Les compagnies aériennes ne sont pas à la fête : on a beau dire que le transport aérien est infiniment plus sûr que les trajets en automobile, le goût du voyage par avion a beaucoup diminué depuis le 11 septembre aux Etats-Unis et, après les études sur le syndrome dit de la classe économique, voilà un rapport très sérieux (246 pages) qui jette la suspicion sur l'air que l'on respire dans les cabines.
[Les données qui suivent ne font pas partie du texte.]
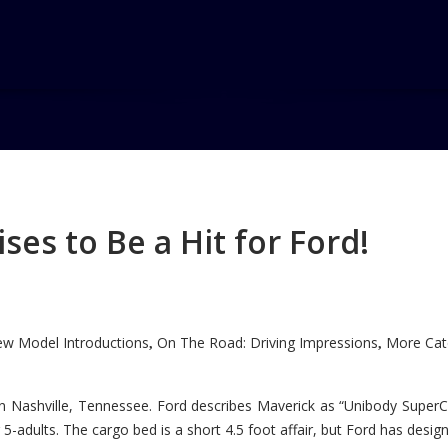
gon
es to Be a Hit for Ford!
w Model Introductions
On The Road: Driving Impressions
More Cate
,
,
n Nashville, Tennessee. Ford describes Maverick as “Unibody SuperC
5-adults. The cargo bed is a short 4.5 foot affair, but Ford has designe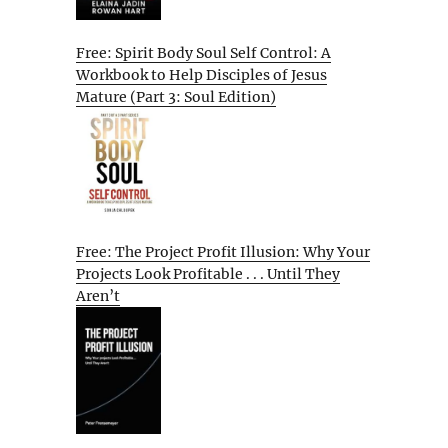
Free: Spirit Body Soul Self Control: A
Workbook to Help Disciples of Jesus
Mature (Part 3: Soul Edition)
Free: The Project Profit Illusion: Why Your
Projects Look Profitable . . . Until They
Aren’t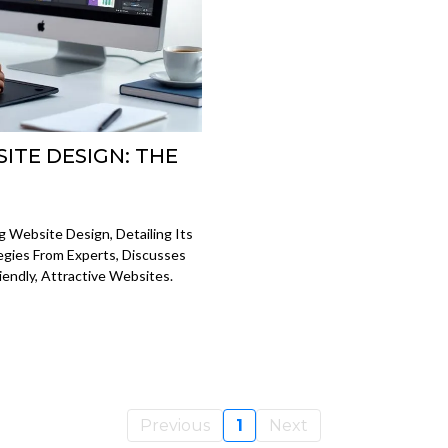
ITE DESIGN: THE
 Website Design, Detailing Its
tegies From Experts, Discusses
iendly, Attractive Websites.
Previous
1
Next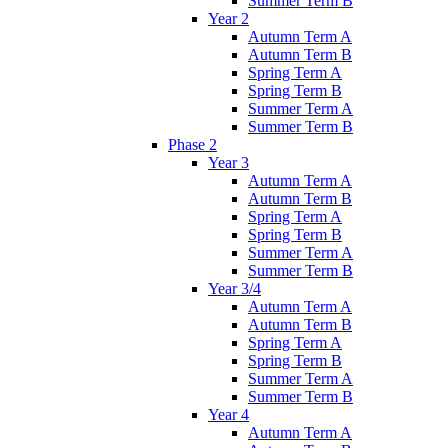
Summer Term B
Year 2
Autumn Term A
Autumn Term B
Spring Term A
Spring Term B
Summer Term A
Summer Term B
Phase 2
Year 3
Autumn Term A
Autumn Term B
Spring Term A
Spring Term B
Summer Term A
Summer Term B
Year 3/4
Autumn Term A
Autumn Term B
Spring Term A
Spring Term B
Summer Term A
Summer Term B
Year 4
Autumn Term A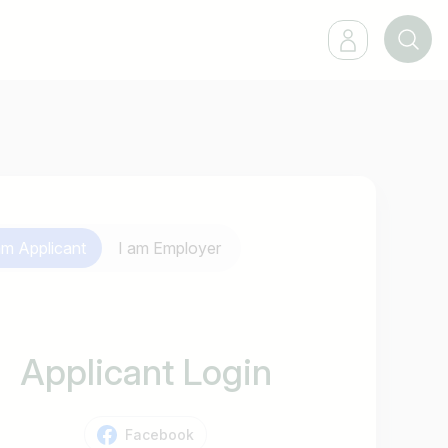
 am
Applicant
I am
Employer
Applicant Login
Facebook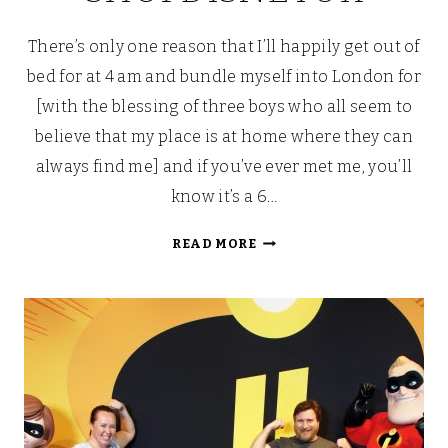
There’s only one reason that I’ll happily get out of
bed for at 4 am and bundle myself into London for
[with the blessing of three boys who all seem to
believe that my place is at home where they can
always find me] and if you’ve ever met me, you’ll
know it’s a 6…
[DISNEY]
READ MORE
CHRISTMAS
IS
COMING…
A
SNEAKY
PEEP
AT
SHOPDISNEYUK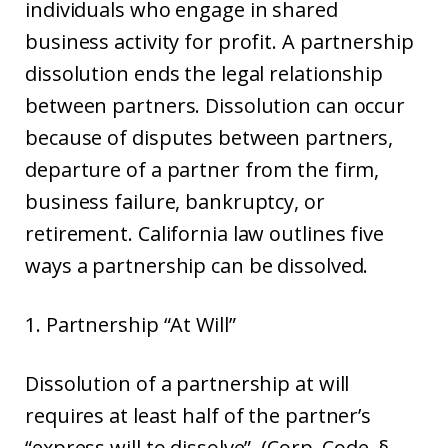
individuals who engage in shared
business activity for profit. A partnership
dissolution ends the legal relationship
between partners. Dissolution can occur
because of disputes between partners,
departure of a partner from the firm,
business failure, bankruptcy, or
retirement. California law outlines five
ways a partnership can be dissolved.
1. Partnership “At Will”
Dissolution of a partnership at will
requires at least half of the partner’s
“express will to dissolve”. (Corp. Code, §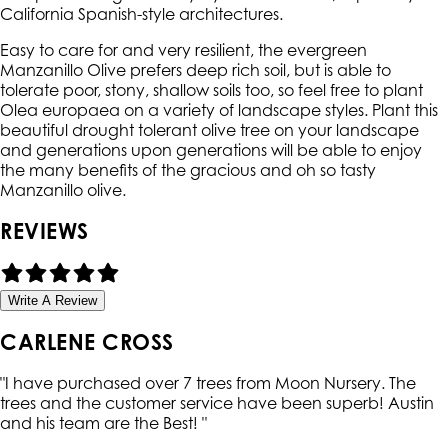
California Spanish-style architectures.
Easy to care for and very resilient, the evergreen
Manzanillo Olive prefers deep rich soil, but is able to
tolerate poor, stony, shallow soils too, so feel free to plant
Olea europaea on a variety of landscape styles. Plant this
beautiful drought tolerant olive tree on your landscape
and generations upon generations will be able to enjoy
the many benefits of the gracious and oh so tasty
Manzanillo olive.
REVIEWS
Write A Review
CARLENE CROSS
"
I have purchased over 7 trees from Moon Nursery. The
trees and the customer service have been superb! Austin
and his team are the Best!
"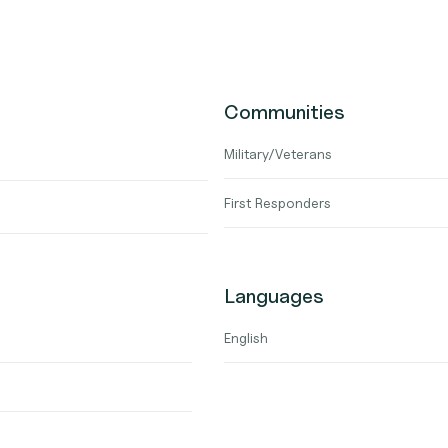
Communities
Military/Veterans
First Responders
Languages
English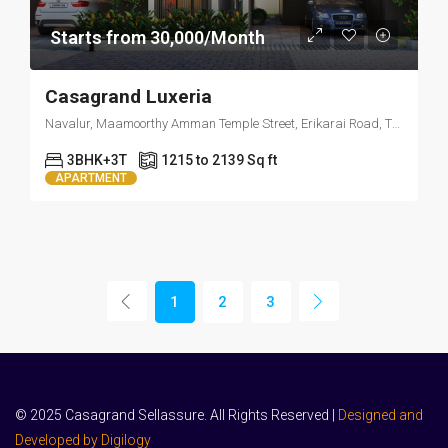
Starts from 30,000/Month
Casagrand Luxeria
Navalur, Maamoorthy Amman Temple Street, Erikarai Road, Thazhambur, Tamil Nadu 600130
3BHK+3T
1215 to 2139 Sq ft
APARTMENT
1
2
3
© 2025 Casagrand Sellassure. All Rights Reserved |
Designed and
Developed by Digilogy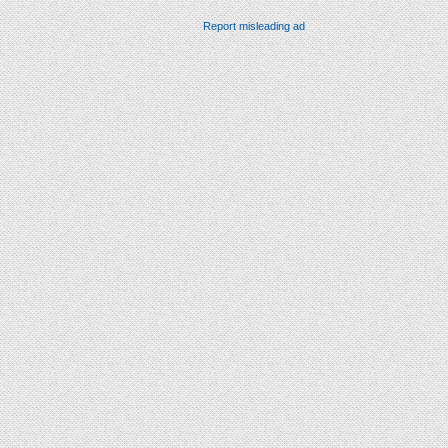
Report misleading ad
Le verdict du National Research Council est sévère : le gouvernement fédéral ne fait pas son travail en ce qui concerne les risques pour la santé de l'air des carlingues, et la Federal Aviation Administration (FAA) met en œuvre des mesures insuffisantes pour garantir aux passagers que leur santé n'est pas mise en danger par le voyage aérien. Les membres du Conseil (qui fait partie de la National Academy of Sciences) estiment que le recueil des informations sur le sujet est lui-même faussé par des années d'impéritie, de sorte que les études qui en découlent sont elles-mêmes biaisées. En effet, la FAA ne se préoccupe que de deux produits toxiques : l'ozone et le monoxyde de carbone et fixe des taux, en ce qui concerne leur présence dans l'air, qui sont beaucoup trop élevés.
En outre, il n'existe aucun organisme dont la tâche consisterait à faire des prélèvements, pendant le vol, de l'air des cabines ; et les normes censées être en vigueur ne donnent lieu à aucune sanction contre les compagnies aériennes qui les dépasseraient.
Or, déjà en 1986, c'est-à-dire il y a quinze ans, le Conseil national de la recherche avait exigé de la FAA qu'elle crée un bureau chargé de contrôler l'air dans les avions de ligne. Cette requête est restée sans effet, principalement parce que les gouvernements fédéraux qui se sont succédé depuis cette date et le Congrès, dont les décisions concernant l'environnement s'appuient toujours sur les études de l'Académie des sciences, n'y ont pas donné suite.
Bien entendu, l'Association of Flight Attendants (AFA, ou syndicat des personnels en vol) s'est aussitôt emparée du rapport pour dénoncer une inertie dont elle fait l'un de ses chevaux de bataille depuis plusieurs années. « C'est une nouvelle condamnation de la FAA, a déclaré le porte-parole du syndicat, Jeff Zack, une nouvelle preuve que, chaque fois qu'on attire son attention sur un problème, elle le noie dans son indifférence. Tous les jours, nous embarquons dans un avion sans savoir exactement à quels risques nous nous exposons. » L'AFA compte cinquante mille membres qui appartiennent à 26 compagnies aériennes.

Le tabac banni

Cependant, il n'y a pas que des condamnations dans le rapport du Conseil national pour la recherche. Le Conseil reconnaît que son rapport de 1986 a été suivi de l'interdiction de fumer sur tous les vols assurés par des transporteurs aériens américains. D'autres mesures de sécurité, qui concernent notamment la présence d'un défibrillateur à bord, ont été mises en vigueur. Mais, disent les auteurs, non seulement la FAA a ignoré plusieurs de nos propositions de sécurité sanitaire mais, depuis quinze ans, on se pose de nouvelles questions (par exemple, le syndrome de la classe économique), qui méritent d'être examinées.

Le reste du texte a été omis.